Sometimes a structure collapses, but the story has a happy ending: The remarkable twist to the tale of Oklahoma's tornado-hit hospital
Surveying the shredded shell of the medical centre, the two-floor structure torn apart as if a bomb had struck, it is hard to believe that there were no casualties inside.
Yet the accounts of those who rode it out inside make the story of survival all the more extraordinary. They describe people lifted off their feet and carried tumbling down hallways by screaming gusts; the thump of cars smashing into the building; shards of doorways, picture frames and tiles turned into projectiles and hurtling past them; the air choked with dust; and that all-encompassing noise -- a jet engine meeting a freight train.
That nobody suffered more than cuts and bruises is down to a combination of detailed planning, calm heads, quick thinking, selfless bravery and plain luck.
Meanwhile, new buildings continue to be built, even when it seems like there's no need: Sky High and Going Up Fast: Luxury Towers Take New York
Ultraluxury housing and construction is booming across Manhattan, which is now beginning to rival London in popularity with the world’s wealthy.

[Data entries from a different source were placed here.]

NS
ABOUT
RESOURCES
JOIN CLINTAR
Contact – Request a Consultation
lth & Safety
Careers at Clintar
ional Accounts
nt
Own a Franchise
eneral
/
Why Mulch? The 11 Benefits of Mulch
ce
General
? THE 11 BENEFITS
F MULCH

The number of condominium buildings in the borough with apartments selling for more than $15 million has risen to 49, up from 33 in 2009, according to CityRealty.
As with many of these buildings, only about a quarter of the units will be occupied at any one time.
Software, of course, doesn't decay (although disk drives and flash memory do wear out, a phenomenon that we call "bit rot", though that's a gross over-simplification). But software does undergo constant change, which can introduce new problems even as we fix the old ones. So we software engineers love to study how other fields of engineering deal with failures.
And, of course, modern architecture and engineering design wouldn't be possible without software, since nearly everything is simulated and analyzed ahead of time on computers. Even software that was once considered to be just a toy is now used for serious architectural study: SimCity: An Interview with Stone Librande
Manaugh: Now that the game is out in the world, and because of the central, online hosting of all the games being played right now, I have to imagine that you are building up an incredible archive of all the decisions that different players have made and all the different kind of cities that people have built. I’m curious as to what you might be able to make or do with that kind of information. Are you mining it to see what kinds of mistakes people routinely make, or what sorts of urban forms are most popular? If so, is the audience for that information only in-house, for developing future versions of SimCity, or could you imagine sharing it with urban planners or real-life Mayors to offer an insight into popular urbanism?
Librande: It’s an interesting question. It’s hard to answer easily, though, because there are so many different ways players can play the game. The game was designed to cover as many different play patterns as we could think of, because our goal was to try to entertain as many of the different player demographics as we could.
Well, enough of all that. It's a beautiful day and time's a-wasting. We're off to go enjoy our weekend.